La chapelle de la Bonne Dame, construction du XVIe Siècle, abrite la statue de sainte Ode à proximité de la source de la Bonne Dame. La statue fut apportée en 1571 par Johann Piret, originaire du Brabant wallon, qui était venu à Lavacherie où on extrayait du minerai. Avec l’eau de la source de la Bonne Dame il essuyait les yeux des mineurs.
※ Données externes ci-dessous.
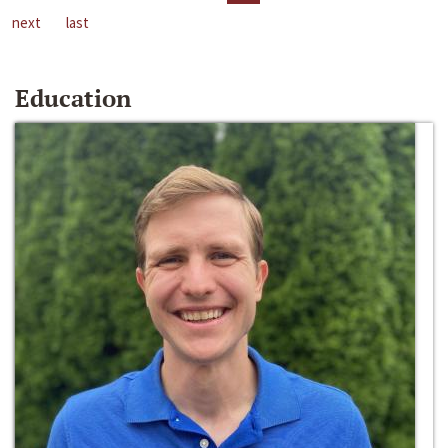
next
last
Education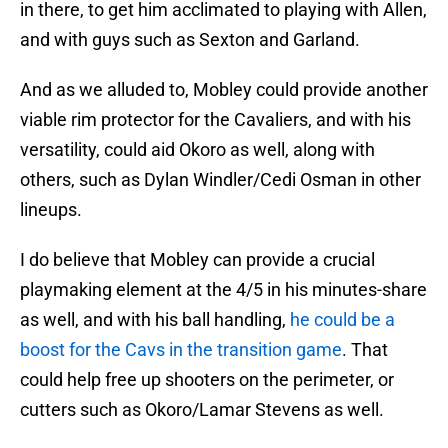
in there, to get him acclimated to playing with Allen,
and with guys such as Sexton and Garland.
And as we alluded to, Mobley could provide another
viable rim protector for the Cavaliers, and with his
versatility, could aid Okoro as well, along with
others, such as Dylan Windler/Cedi Osman in other
lineups.
I do believe that Mobley can provide a crucial
playmaking element at the 4/5 in his minutes-share
as well, and with his ball handling,
he could be a
boost for the Cavs in the transition game
. That
could help free up shooters on the perimeter, or
cutters such as Okoro/Lamar Stevens as well.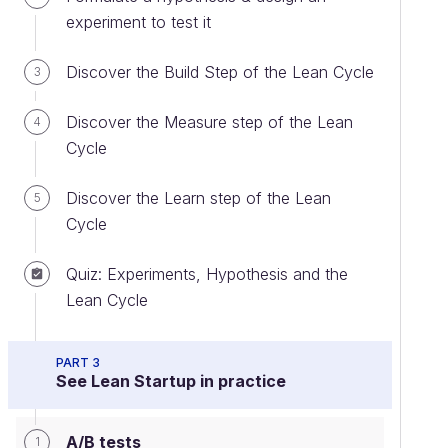
experiment to test it
Discover the Build Step of the Lean Cycle
3
Discover the Measure step of the Lean
4
Cycle
Discover the Learn step of the Lean
5
Cycle
Quiz: Experiments, Hypothesis and the
Lean Cycle
PART 3
See Lean Startup in practice
A/B tests
1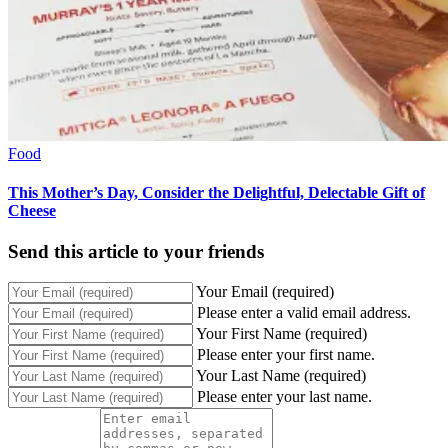
Food
This Mother’s Day, Consider the Delightful, Delectable Gift of
Cheese
Send this article to your friends
Your Email (required)
Please enter a valid email address.
Your First Name (required)
Please enter your first name.
Your Last Name (required)
Please enter your last name.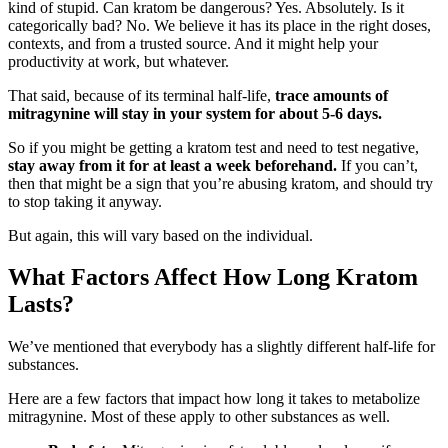
kind of stupid. Can kratom be dangerous? Yes. Absolutely. Is it
categorically bad? No. We believe it has its place in the right doses,
contexts, and from a trusted source. And it might help your
productivity at work, but whatever.
That said, because of its terminal half-life,
trace amounts of
mitragynine will stay in your system for about 5-6 days.
So if you might be getting a kratom test and need to test negative,
stay away from it for at least a week beforehand.
If you can’t,
then that might be a sign that you’re abusing kratom, and should try
to stop taking it anyway.
But again, this will vary based on the individual.
What Factors Affect How Long Kratom
Lasts?
We’ve mentioned that everybody has a slightly different half-life for
substances.
Here are a few factors that impact how long it takes to metabolize
mitragynine. Most of these apply to other substances as well.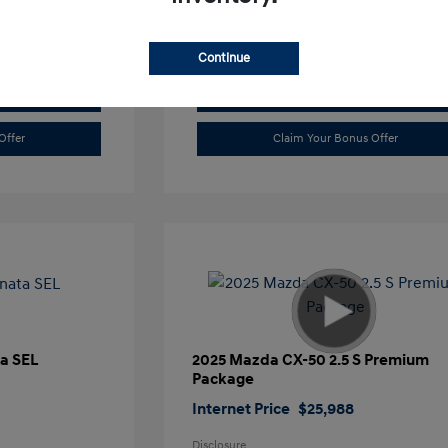
Continue
Value Trade
Offer
Claim Your Bonus Offer
a SEL
2025 Mazda CX-50 2.5 S Premium
Package
Internet Price
$25,988
Disclosure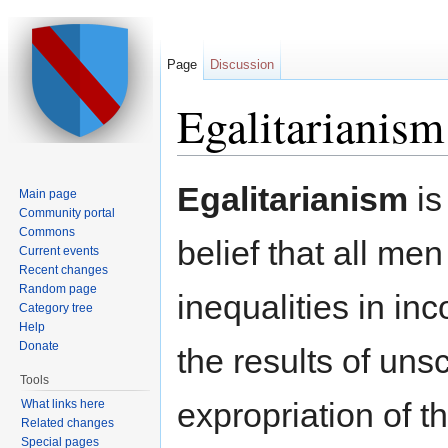
Page
Discussion
Egalitarianism
Jump to:
navigation
,
search
Egalitarianism
is
Main page
Community portal
Commons
belief that all men
Current events
Recent changes
Random page
inequalities in in
Category tree
Help
Donate
the results of un
Tools
expropriation of t
What links here
Related changes
Special pages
C’est ainsi que sainte Ode est invoquée pour les maladies des yeux.
Notons encore, en passant, que déjà en 1446 deux manants de Lavacherie, ayant collecté trois clinquants d’or et de la cire, furent envoyés à Amay pour y chercher une image de Sainte-Ode.
Beaucoup de nos contemporains connaissent surtout Sainte-Ode à cause du Centre Hospitalier. En effet, la « Fédération Nationale des Anciens Prisonniers de Guerre »(FNAPG) avec le concours des « Prisonniers Politiques »(PP) avait fait l’acquisition en 1950 du « Domaine du Celly » (environ 100ha) avec le château appelé « le Celly » qui appartenaient à M. Fabri, un liégeois. Ce fut le départ du « Centre Hospitalier ». Sans entrer dans les détails de la longue histoire de ce centre hospitalier, fixons maintenant notre regard sur le « Centre de Vacances des Mutualités Chrétiennes » où notre communauté « Joie sans Frontière » de Foi et Lumière fera cette année son camp d’été.
Ce grand bâtiment qui est maintenant propriété des Mutualités Chrétiennes est l’ancien institut Pro Juventute. En 1931 Louis Empain achète une propriété située au lieu dit La Falise sur la commune d’Amberloup pour y fonder une « colonie » pour enfants – selon le vocabulaire de ce temps-là. Les travaux débutent dès 1932. Madame Ghislaine Godfroid, nonagénaire de Lavacherie, s’en souvient bien ; elle fut la secrétaire de l’Institut Pro Juventute.
D’après un document de l’époque, le baron Louis Empain avait voulu que ce coin des Ardennes qu’il avait choisi comme lieu de repos, soit également une terre privilégiée pour les petits déshérités et il tint à ce que l’Institut Ste-Ode soit bâti avant « le château du Celly » qu’il construisit non loin de sa fondation.
Cet établissement destiné à recueillir deux cents enfants pauvres et débiles fut inauguré officiellement par Mgr Heylen, évêque de Namur, en présence du ministre de l’Intérieur et de l’Hygiène et des plus hautes personnalités du pays, le 26 mai 1935. Madame Godfroid aime raconter cette histoire.
Les Prémontrés se souviennent ici que Monseigneur Heylen fut, avant sa nomination comme évêque, abbé de Tongerlo, et que Monseigneur Hugues Lamy, que madame Godfroid a bien connu comme aumônier à Sainte-Ode, fut élu en 1945 abbé de Notre-Dame de Leffe.
L’institut Sainte-Ode fonctionna comme Institut Pro Juvente jusqu’après la guerre. Dans les années cinquante, d’autres dispositions furent prises en faveur de ces enfants. Ce qui fait que le bâtiment devint inoccupé. C’est alors qu’en 1954, les Mutualités Chrétiennes de Saint Nicolas-Waes achetèrent le bâtiment et en firent une maison très moderne, équipée pour accueillir des centaines de personnes. La maison est conçue et bien adaptée pour recevoir surtout les personnes handicapées. C’est ainsi que notre communauté Joie sans Frontière se réjouit déjà d’y vivre pour son camp d’été.
Voilà la petite histoire sur Sainte-Ode.